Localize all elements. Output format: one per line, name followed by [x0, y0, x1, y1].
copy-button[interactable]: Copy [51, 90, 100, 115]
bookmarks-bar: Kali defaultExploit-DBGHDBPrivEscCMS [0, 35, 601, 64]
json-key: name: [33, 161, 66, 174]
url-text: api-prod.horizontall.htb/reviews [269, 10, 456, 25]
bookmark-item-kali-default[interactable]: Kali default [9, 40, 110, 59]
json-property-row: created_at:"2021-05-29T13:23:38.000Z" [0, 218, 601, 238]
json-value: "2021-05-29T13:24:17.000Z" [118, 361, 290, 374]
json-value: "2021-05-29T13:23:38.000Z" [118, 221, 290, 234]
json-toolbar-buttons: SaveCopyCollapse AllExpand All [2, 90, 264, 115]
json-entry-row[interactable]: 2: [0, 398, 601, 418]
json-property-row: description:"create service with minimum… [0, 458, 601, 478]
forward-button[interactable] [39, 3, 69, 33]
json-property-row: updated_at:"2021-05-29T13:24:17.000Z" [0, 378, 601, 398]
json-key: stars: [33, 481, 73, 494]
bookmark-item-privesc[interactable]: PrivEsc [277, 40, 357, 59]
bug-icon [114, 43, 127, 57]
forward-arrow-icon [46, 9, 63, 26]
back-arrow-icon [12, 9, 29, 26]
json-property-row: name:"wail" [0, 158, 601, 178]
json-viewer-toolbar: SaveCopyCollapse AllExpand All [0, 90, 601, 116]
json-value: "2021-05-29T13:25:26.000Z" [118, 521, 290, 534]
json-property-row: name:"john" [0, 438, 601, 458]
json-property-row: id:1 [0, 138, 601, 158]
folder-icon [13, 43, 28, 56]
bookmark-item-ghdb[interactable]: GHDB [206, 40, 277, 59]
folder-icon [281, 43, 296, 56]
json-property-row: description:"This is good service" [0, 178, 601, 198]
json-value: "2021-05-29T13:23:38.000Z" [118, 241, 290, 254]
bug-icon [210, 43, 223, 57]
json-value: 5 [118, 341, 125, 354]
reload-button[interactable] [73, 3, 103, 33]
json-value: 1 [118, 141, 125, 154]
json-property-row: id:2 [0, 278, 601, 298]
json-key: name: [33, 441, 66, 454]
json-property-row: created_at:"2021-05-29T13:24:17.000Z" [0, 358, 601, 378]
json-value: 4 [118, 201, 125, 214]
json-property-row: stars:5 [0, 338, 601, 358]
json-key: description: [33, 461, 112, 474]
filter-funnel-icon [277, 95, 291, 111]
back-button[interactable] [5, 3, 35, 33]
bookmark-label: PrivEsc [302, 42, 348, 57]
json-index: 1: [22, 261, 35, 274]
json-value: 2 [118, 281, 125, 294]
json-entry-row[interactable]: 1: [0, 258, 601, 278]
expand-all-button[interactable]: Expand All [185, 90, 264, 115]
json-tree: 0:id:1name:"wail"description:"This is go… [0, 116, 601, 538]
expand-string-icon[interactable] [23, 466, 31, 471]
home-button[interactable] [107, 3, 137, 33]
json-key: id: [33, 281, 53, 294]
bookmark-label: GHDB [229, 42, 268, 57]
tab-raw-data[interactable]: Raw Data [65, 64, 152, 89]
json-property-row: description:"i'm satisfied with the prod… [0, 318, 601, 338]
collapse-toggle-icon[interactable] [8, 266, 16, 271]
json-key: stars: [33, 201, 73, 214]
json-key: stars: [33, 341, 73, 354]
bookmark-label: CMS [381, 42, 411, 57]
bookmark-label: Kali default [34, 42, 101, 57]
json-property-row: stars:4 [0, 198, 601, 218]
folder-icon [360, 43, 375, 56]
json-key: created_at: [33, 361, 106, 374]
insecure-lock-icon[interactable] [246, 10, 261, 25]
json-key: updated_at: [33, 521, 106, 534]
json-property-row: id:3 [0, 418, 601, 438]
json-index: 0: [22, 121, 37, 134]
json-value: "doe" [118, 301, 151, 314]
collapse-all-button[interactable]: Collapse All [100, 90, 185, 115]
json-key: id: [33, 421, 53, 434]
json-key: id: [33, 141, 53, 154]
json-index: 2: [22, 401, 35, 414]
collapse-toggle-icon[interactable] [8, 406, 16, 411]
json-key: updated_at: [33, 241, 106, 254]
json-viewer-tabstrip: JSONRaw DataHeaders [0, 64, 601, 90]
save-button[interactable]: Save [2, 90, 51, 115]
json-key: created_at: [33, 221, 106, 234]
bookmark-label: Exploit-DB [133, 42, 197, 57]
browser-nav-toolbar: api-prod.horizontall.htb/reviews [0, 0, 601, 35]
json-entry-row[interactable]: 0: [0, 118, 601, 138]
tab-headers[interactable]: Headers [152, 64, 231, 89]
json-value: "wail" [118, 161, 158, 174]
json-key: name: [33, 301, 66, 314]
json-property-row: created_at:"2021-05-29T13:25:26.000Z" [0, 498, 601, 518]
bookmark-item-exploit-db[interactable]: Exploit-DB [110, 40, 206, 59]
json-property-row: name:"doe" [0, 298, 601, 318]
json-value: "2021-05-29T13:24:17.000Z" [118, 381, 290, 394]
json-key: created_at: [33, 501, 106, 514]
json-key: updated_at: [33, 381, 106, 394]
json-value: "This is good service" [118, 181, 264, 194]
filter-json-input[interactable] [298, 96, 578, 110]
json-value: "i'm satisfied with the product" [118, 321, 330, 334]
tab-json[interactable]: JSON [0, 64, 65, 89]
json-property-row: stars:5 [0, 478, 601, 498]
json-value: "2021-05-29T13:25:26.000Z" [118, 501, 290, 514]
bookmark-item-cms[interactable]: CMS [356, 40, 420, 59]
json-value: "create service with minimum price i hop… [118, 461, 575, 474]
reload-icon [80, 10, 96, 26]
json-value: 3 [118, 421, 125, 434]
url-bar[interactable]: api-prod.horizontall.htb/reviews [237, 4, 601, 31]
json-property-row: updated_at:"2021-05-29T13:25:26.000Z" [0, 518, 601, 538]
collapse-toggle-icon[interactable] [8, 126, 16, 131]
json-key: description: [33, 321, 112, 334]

## Exercise aim
I'd like the material repeated word for word, please.

## Written reply
Localize all elements. Output format: one per line, name followed by [x0, y0, x1, y1].
copy-button[interactable]: Copy [51, 90, 100, 115]
bookmarks-bar: Kali defaultExploit-DBGHDBPrivEscCMS [0, 35, 601, 64]
json-key: name: [33, 161, 66, 174]
url-text: api-prod.horizontall.htb/reviews [269, 10, 456, 25]
bookmark-item-kali-default[interactable]: Kali default [9, 40, 110, 59]
json-property-row: created_at:"2021-05-29T13:23:38.000Z" [0, 218, 601, 238]
json-value: "2021-05-29T13:24:17.000Z" [118, 361, 290, 374]
json-value: "2021-05-29T13:23:38.000Z" [118, 221, 290, 234]
json-toolbar-buttons: SaveCopyCollapse AllExpand All [2, 90, 264, 115]
json-entry-row[interactable]: 2: [0, 398, 601, 418]
json-property-row: description:"create service with minimum… [0, 458, 601, 478]
forward-button[interactable] [39, 3, 69, 33]
json-property-row: updated_at:"2021-05-29T13:24:17.000Z" [0, 378, 601, 398]
json-key: stars: [33, 481, 73, 494]
bookmark-item-privesc[interactable]: PrivEsc [277, 40, 357, 59]
bug-icon [114, 43, 127, 57]
forward-arrow-icon [46, 9, 63, 26]
back-arrow-icon [12, 9, 29, 26]
json-property-row: name:"wail" [0, 158, 601, 178]
json-viewer-toolbar: SaveCopyCollapse AllExpand All [0, 90, 601, 116]
json-value: "2021-05-29T13:25:26.000Z" [118, 521, 290, 534]
json-property-row: name:"john" [0, 438, 601, 458]
json-property-row: id:1 [0, 138, 601, 158]
folder-icon [13, 43, 28, 56]
bookmark-item-ghdb[interactable]: GHDB [206, 40, 277, 59]
folder-icon [281, 43, 296, 56]
json-property-row: description:"This is good service" [0, 178, 601, 198]
json-value: "2021-05-29T13:23:38.000Z" [118, 241, 290, 254]
bug-icon [210, 43, 223, 57]
json-value: 5 [118, 341, 125, 354]
reload-button[interactable] [73, 3, 103, 33]
json-value: 1 [118, 141, 125, 154]
json-property-row: id:2 [0, 278, 601, 298]
json-key: name: [33, 441, 66, 454]
json-property-row: created_at:"2021-05-29T13:24:17.000Z" [0, 358, 601, 378]
json-value: 4 [118, 201, 125, 214]
json-property-row: stars:5 [0, 338, 601, 358]
json-key: description: [33, 461, 112, 474]
filter-funnel-icon [277, 95, 291, 111]
back-button[interactable] [5, 3, 35, 33]
bookmark-label: PrivEsc [302, 42, 348, 57]
json-index: 1: [22, 261, 35, 274]
json-value: 2 [118, 281, 125, 294]
json-entry-row[interactable]: 1: [0, 258, 601, 278]
expand-all-button[interactable]: Expand All [185, 90, 264, 115]
json-tree: 0:id:1name:"wail"description:"This is go… [0, 116, 601, 538]
expand-string-icon[interactable] [23, 466, 31, 471]
home-button[interactable] [107, 3, 137, 33]
json-key: id: [33, 281, 53, 294]
bookmark-label: GHDB [229, 42, 268, 57]
tab-raw-data[interactable]: Raw Data [65, 64, 152, 89]
json-property-row: description:"i'm satisfied with the prod… [0, 318, 601, 338]
collapse-toggle-icon[interactable] [8, 266, 16, 271]
json-key: stars: [33, 201, 73, 214]
json-key: stars: [33, 341, 73, 354]
bookmark-label: CMS [381, 42, 411, 57]
bookmark-label: Kali default [34, 42, 101, 57]
json-property-row: stars:4 [0, 198, 601, 218]
folder-icon [360, 43, 375, 56]
json-key: created_at: [33, 361, 106, 374]
insecure-lock-icon[interactable] [246, 10, 261, 25]
json-key: updated_at: [33, 521, 106, 534]
json-property-row: id:3 [0, 418, 601, 438]
json-index: 0: [22, 121, 37, 134]
json-value: "doe" [118, 301, 151, 314]
collapse-all-button[interactable]: Collapse All [100, 90, 185, 115]
json-key: id: [33, 421, 53, 434]
json-key: id: [33, 141, 53, 154]
json-index: 2: [22, 401, 35, 414]
collapse-toggle-icon[interactable] [8, 406, 16, 411]
json-key: updated_at: [33, 241, 106, 254]
json-viewer-tabstrip: JSONRaw DataHeaders [0, 64, 601, 90]
save-button[interactable]: Save [2, 90, 51, 115]
json-key: created_at: [33, 221, 106, 234]
bookmark-label: Exploit-DB [133, 42, 197, 57]
browser-nav-toolbar: api-prod.horizontall.htb/reviews [0, 0, 601, 35]
json-entry-row[interactable]: 0: [0, 118, 601, 138]
tab-headers[interactable]: Headers [152, 64, 231, 89]
json-value: "wail" [118, 161, 158, 174]
json-key: name: [33, 301, 66, 314]
json-property-row: created_at:"2021-05-29T13:25:26.000Z" [0, 498, 601, 518]
bookmark-item-exploit-db[interactable]: Exploit-DB [110, 40, 206, 59]
json-property-row: name:"doe" [0, 298, 601, 318]
json-value: "2021-05-29T13:24:17.000Z" [118, 381, 290, 394]
json-key: created_at: [33, 501, 106, 514]
json-key: updated_at: [33, 381, 106, 394]
json-value: "This is good service" [118, 181, 264, 194]
filter-json-input[interactable] [298, 96, 578, 110]
json-value: "i'm satisfied with the product" [118, 321, 330, 334]
tab-json[interactable]: JSON [0, 64, 65, 89]
json-property-row: stars:5 [0, 478, 601, 498]
json-value: "2021-05-29T13:25:26.000Z" [118, 501, 290, 514]
bookmark-item-cms[interactable]: CMS [356, 40, 420, 59]
json-value: "create service with minimum price i hop… [118, 461, 575, 474]
reload-icon [80, 10, 96, 26]
json-value: 3 [118, 421, 125, 434]
url-bar[interactable]: api-prod.horizontall.htb/reviews [237, 4, 601, 31]
json-property-row: updated_at:"2021-05-29T13:25:26.000Z" [0, 518, 601, 538]
collapse-toggle-icon[interactable] [8, 126, 16, 131]
json-key: description: [33, 321, 112, 334]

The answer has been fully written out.